The Problem with Collecting Statistics to Measure Developer Productivity

A common thing I've seen in my time as a developer is that there will often be an attempt to measure developer productivity. While I can understand the desire to gain an insight into how a project is coming along, with very few exceptions it turns into an exercise in futility. The problem with most methods used to try to quantify developer productivity is that they are akin to measuring a portrait artist's productivity based on the number of brushstrokes completed.

One example I have seen is to measure productivity based on the number of lines of source code, typically measured in the thousands (KLOC). The basic idea here is that it is possible to take a comparable software project (with a known number of lines of source code)  and compare with where the current project is in terms of the number of lines of source code, thus establishing an estimate for how much effort remains. There are several problems with this approach. The first (and most obvious problem) is that it assumes that two software projects are truly directly comparable. Unless this is a situation where the same 'cookie cutter' projects are being produced repeatedly, it is quite rare for two different software projects to be close enough in complexity, staffing experience/talent, and budget/schedule for lines of code to be a useful measure. As well, measuring lines of code doesn't account for differences in developer's abilities (e.g. two developers may write the same feature using a very different number of lines of code), nor does it account for differences in the number of lines of code that would be written in different programming languages.

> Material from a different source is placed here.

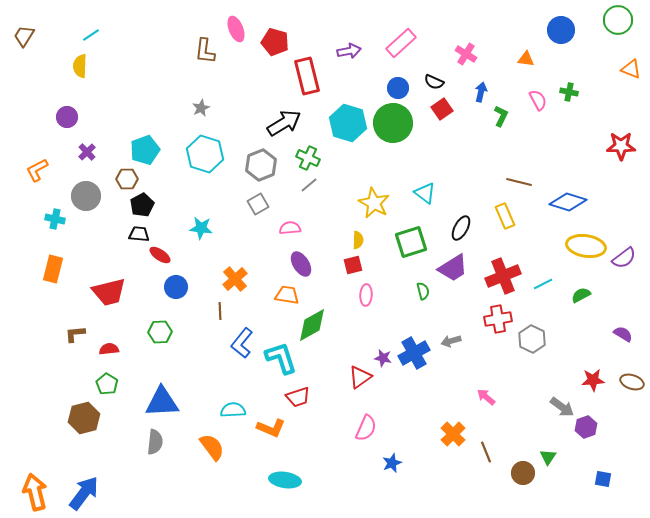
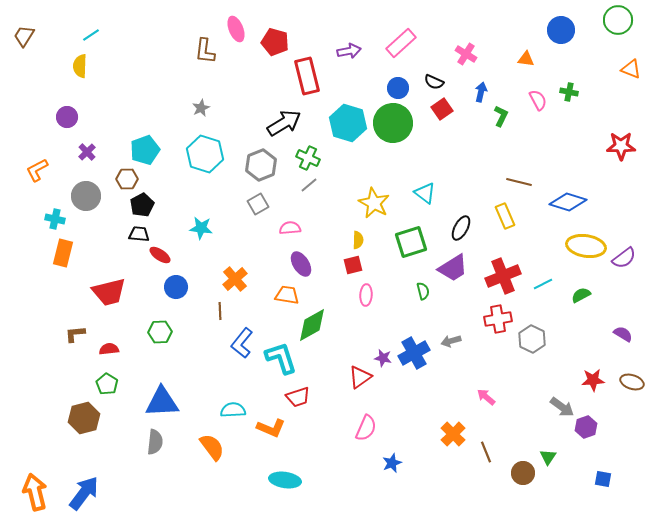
orange rectangle at (53, 269): moved 10 px right, 16 px up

Another example I have seen is to count the number of code checkins to the source code repository. This is a particularly baffling statistic to measure, since it cannot be correlated to developer productivity. Even after accounting for checkin standards, there is far too much variability in how software is developed for code checkin counts to be meaningful. One feature may require significant changes to a single file, while another feature may require trivial changes to multiple files. As well, there is going to be variability in how developers checkin their code, even with standards established. Some developers will use as few checkins as possible (collecting changes into larger chunks) while some developers will produce many more checkins (with each checkin having a much smaller set of changes).

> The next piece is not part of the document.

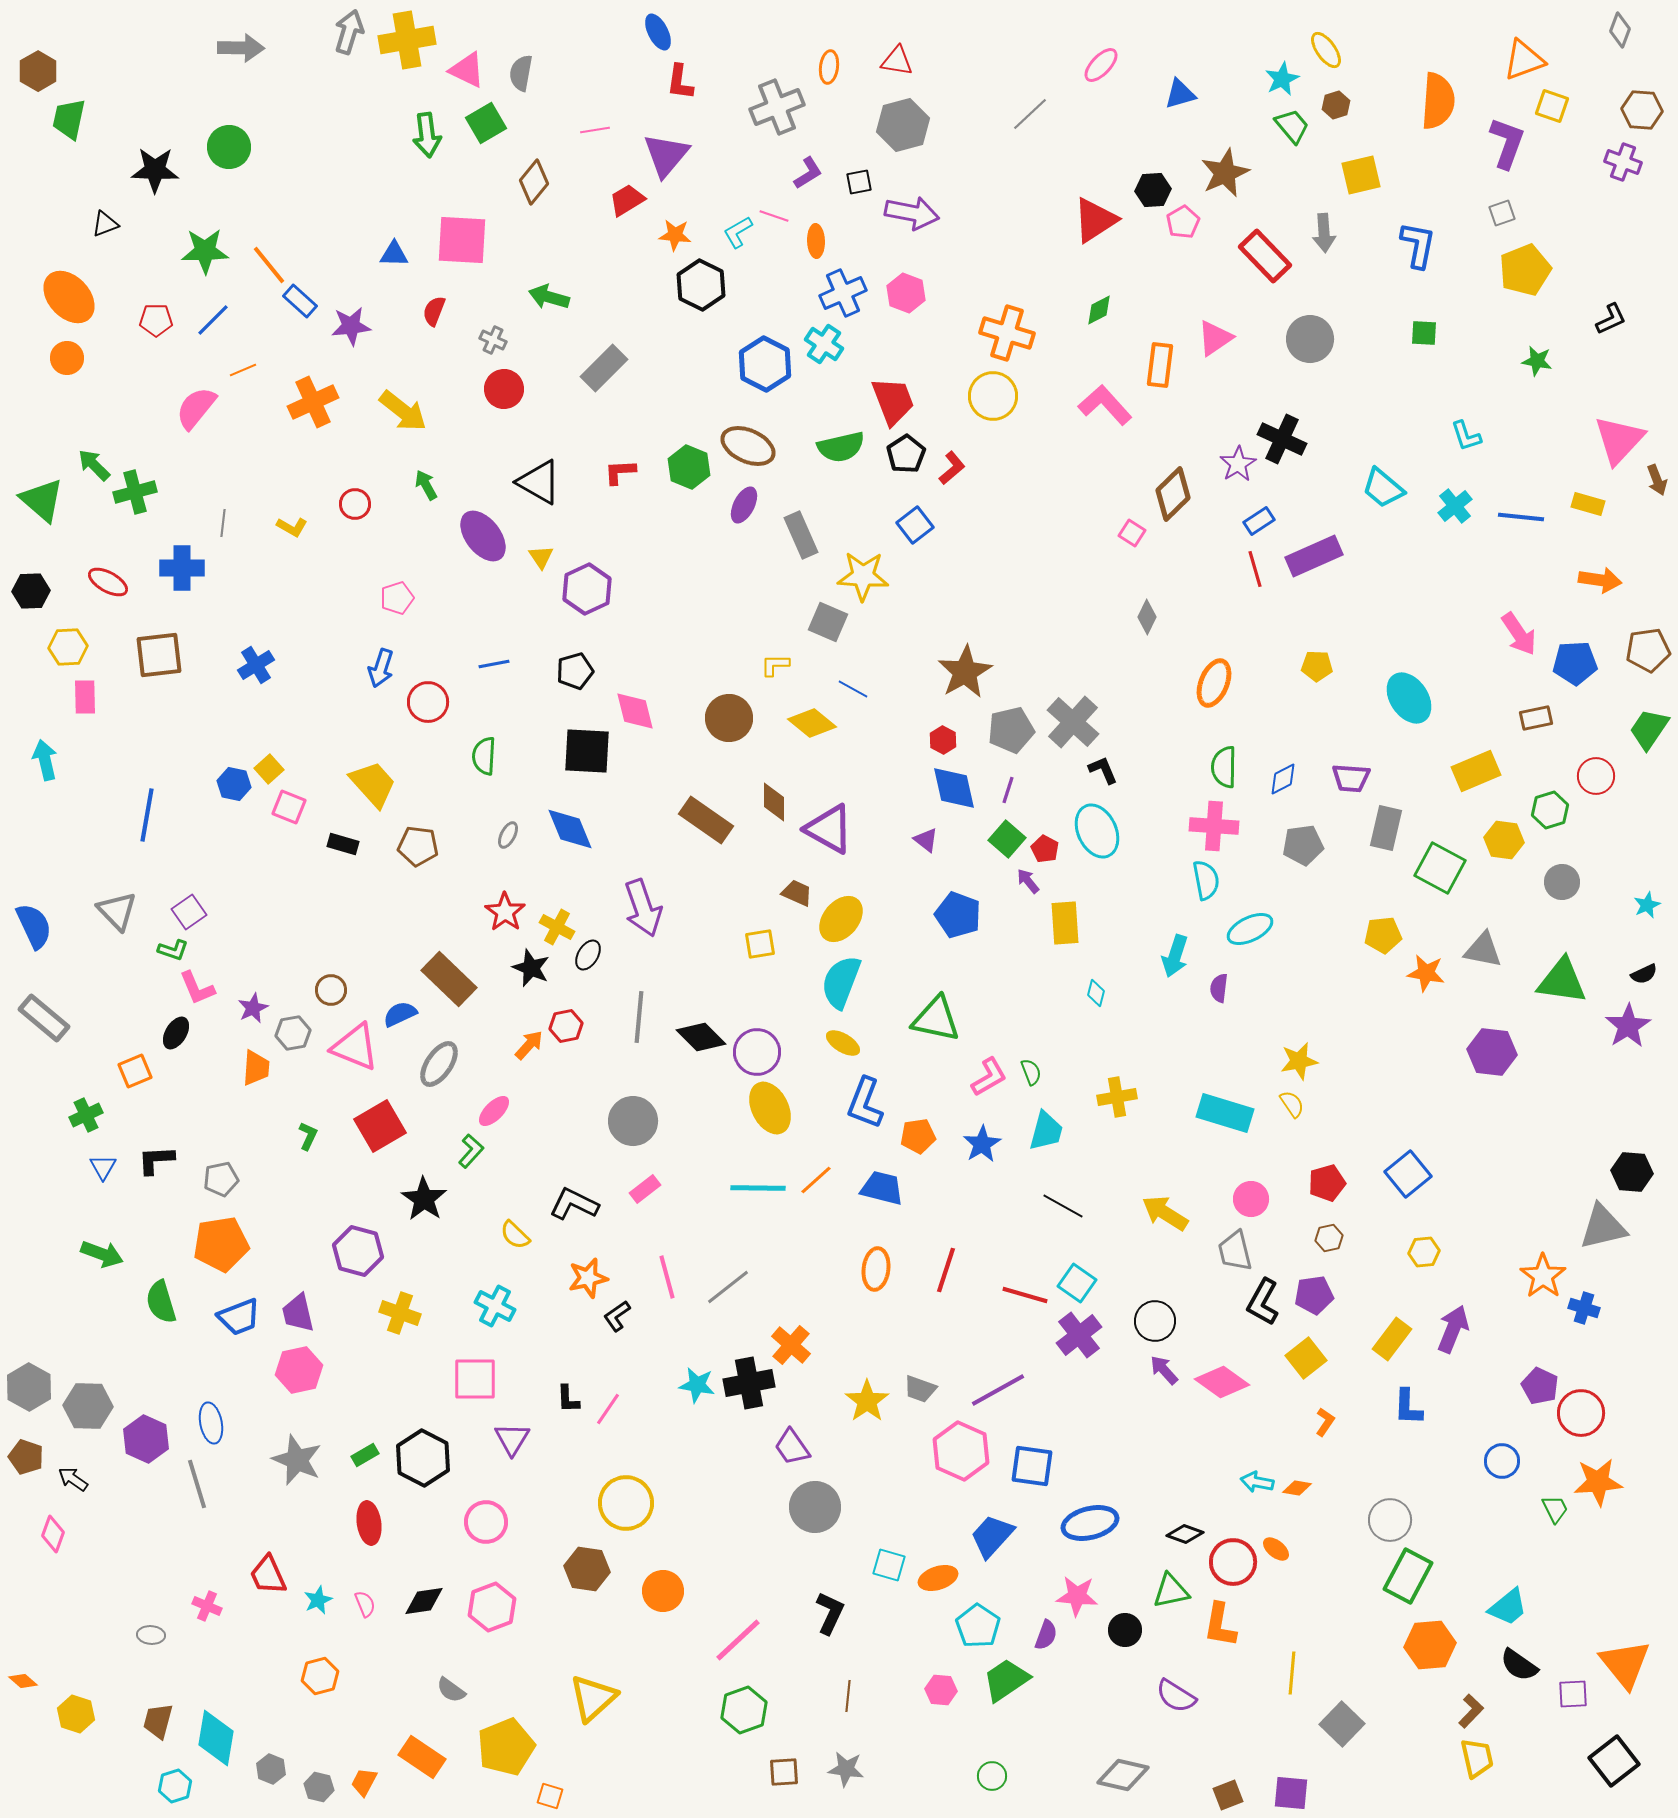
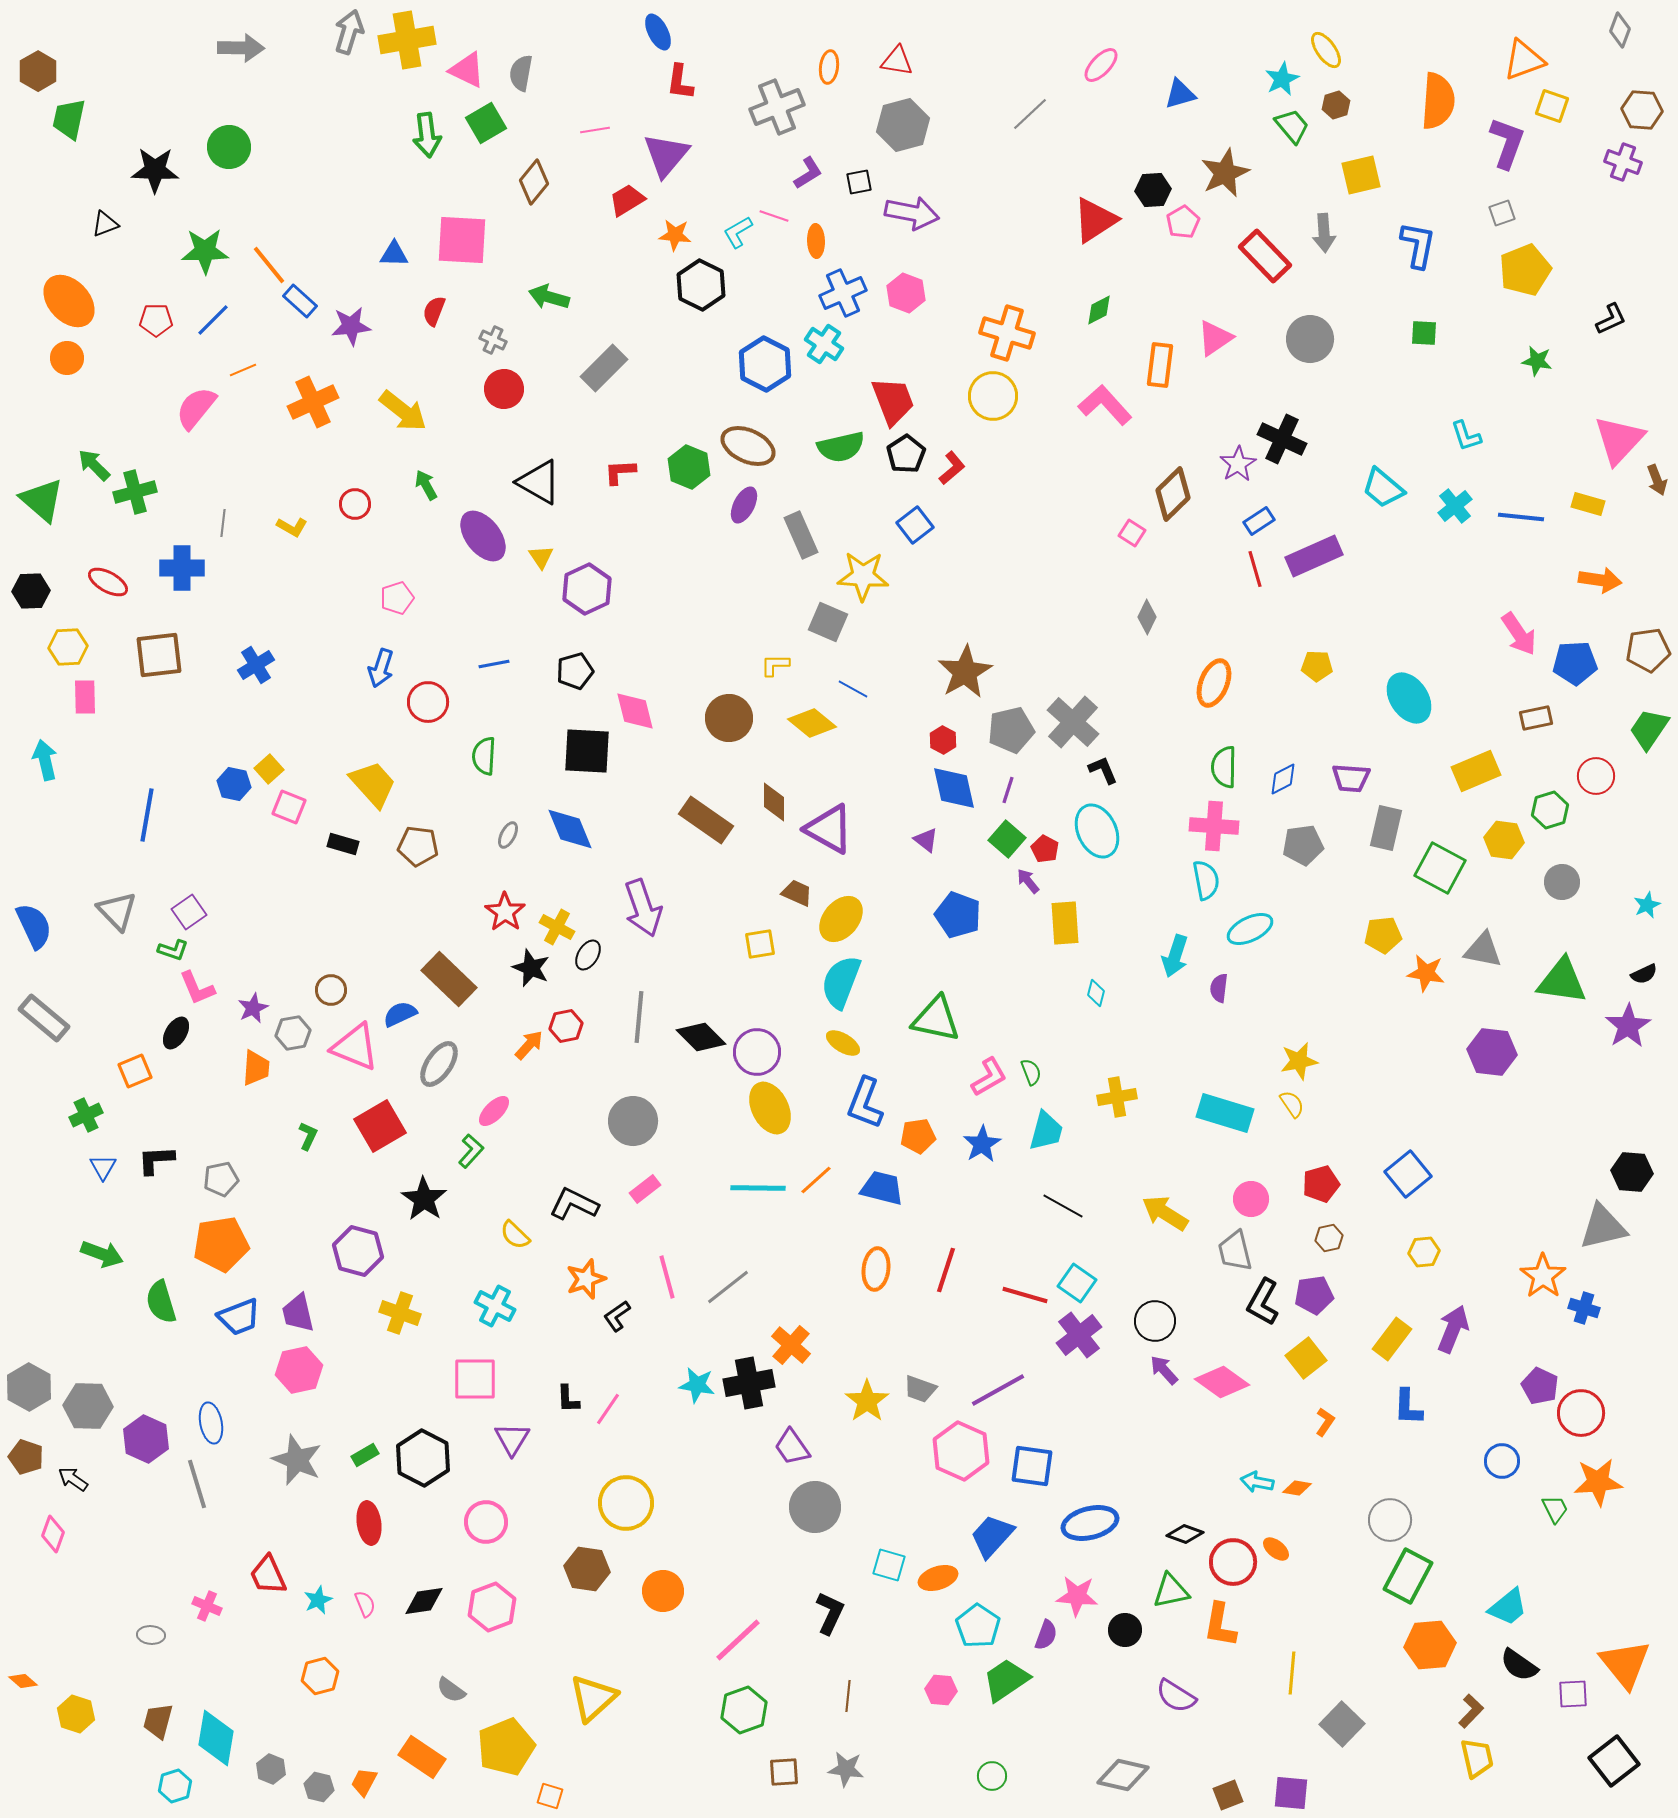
orange ellipse at (69, 297): moved 4 px down
red pentagon at (1327, 1183): moved 6 px left, 1 px down
orange star at (588, 1278): moved 2 px left, 1 px down; rotated 6 degrees counterclockwise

These are just a few of the kinds of measurement follies that exist out in the wild. If these types of measurements (and others like them) are problematic, then what sort of measurements (if any) are useful? 

Quite frankly, the best measurement of developer productivity is how useful the software is to users or how much enjoyment they get from using the software. Everything else isn't really that important. Certainly, there are considerations for timeliness and remaining within the budget, but the questions around those topics aren't going to be answered by trying to measure developer productivity as if software was produced on an assembly line. What works for measuring productivity on the factory floor does not work in the context of a development team.

Folks, don't let your managers try to measure your productivity using methods best used in other professions.